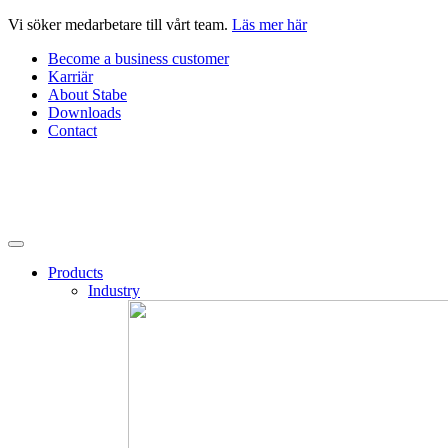
Skip
Vi söker medarbetare till vårt team.
Läs mer här
to
Become a business customer
content
Karriär
About Stabe
Downloads
Contact
Products
Industry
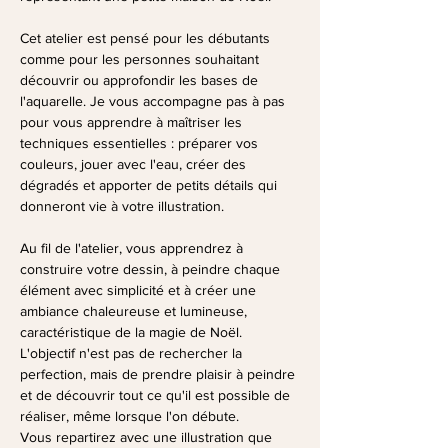
Cet atelier est pensé pour les débutants 
comme pour les personnes souhaitant 
découvrir ou approfondir les bases de 
l'aquarelle. Je vous accompagne pas à pas 
pour vous apprendre à maîtriser les 
techniques essentielles : préparer vos 
couleurs, jouer avec l'eau, créer des 
dégradés et apporter de petits détails qui 
donneront vie à votre illustration.
Au fil de l'atelier, vous apprendrez à 
construire votre dessin, à peindre chaque 
élément avec simplicité et à créer une 
ambiance chaleureuse et lumineuse, 
caractéristique de la magie de Noël. 
L'objectif n'est pas de rechercher la 
perfection, mais de prendre plaisir à peindre 
et de découvrir tout ce qu'il est possible de 
réaliser, même lorsque l'on débute.
Vous repartirez avec une illustration que 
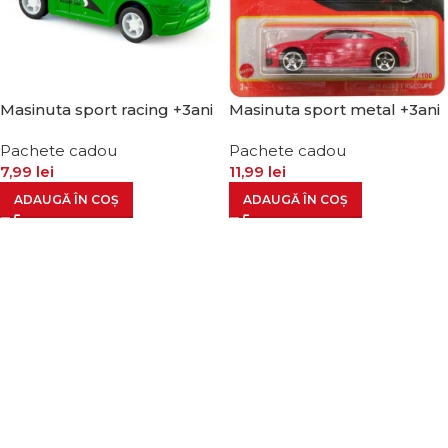
Masinuta sport racing +3ani
Masinuta sport metal +3ani
Pachete cadou
Pachete cadou
7,99
lei
11,99
lei
ADAUGĂ ÎN COȘ
ADAUGĂ ÎN COȘ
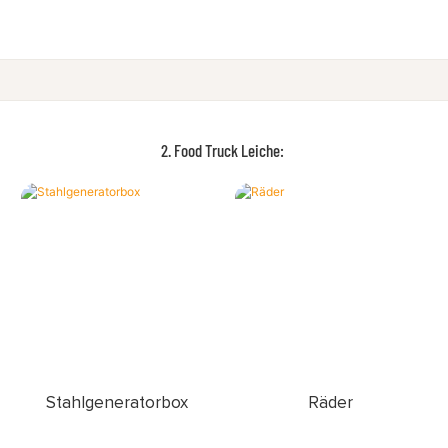
2. Food Truck Leiche:
Stahlgeneratorbox
Räder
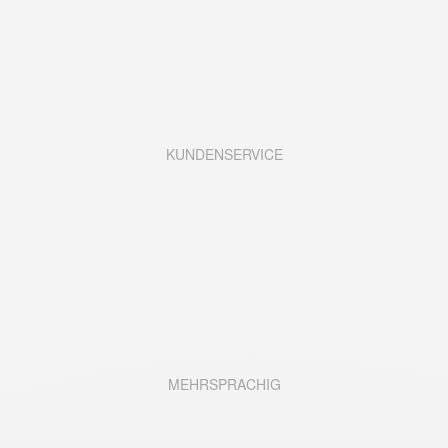
KUNDENSERVICE
MEHRSPRACHIG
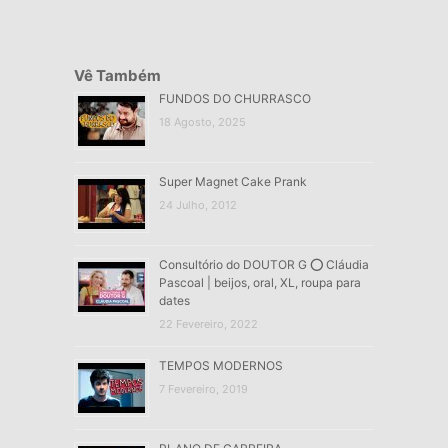
Vê Também
FUNDOS DO CHURRASCO
18 Agosto, 2025
Super Magnet Cake Prank
24 Julho, 2012
Consultório do DOUTOR G ⭕ Cláudia
Pascoal | beijos, oral, XL, roupa para
dates
22 Fevereiro, 2022
TEMPOS MODERNOS
7 Fevereiro, 2019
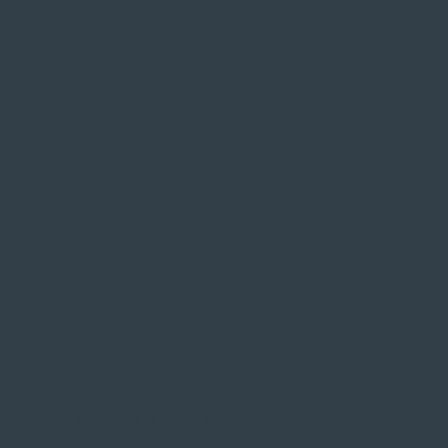
SIE FINDEN UNS AUF
ZAHLUNGSARTEN VOR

-----

The required result is the entries above, printed exactly from the first line through the line with "l'aquarelle. Je vous accompagne pas à pas", pictures excluded.

TASK RESULT:
Skip
Vi söker medarbetare till vårt team.
Läs mer här
to
Become a business customer
content
Karriär
About Stabe
Downloads
Contact
Products
Industry
Cet atelier est pensé pour les débutants 
comme pour les personnes souhaitant 
découvrir ou approfondir les bases de 
l'aquarelle. Je vous accompagne pas à pas 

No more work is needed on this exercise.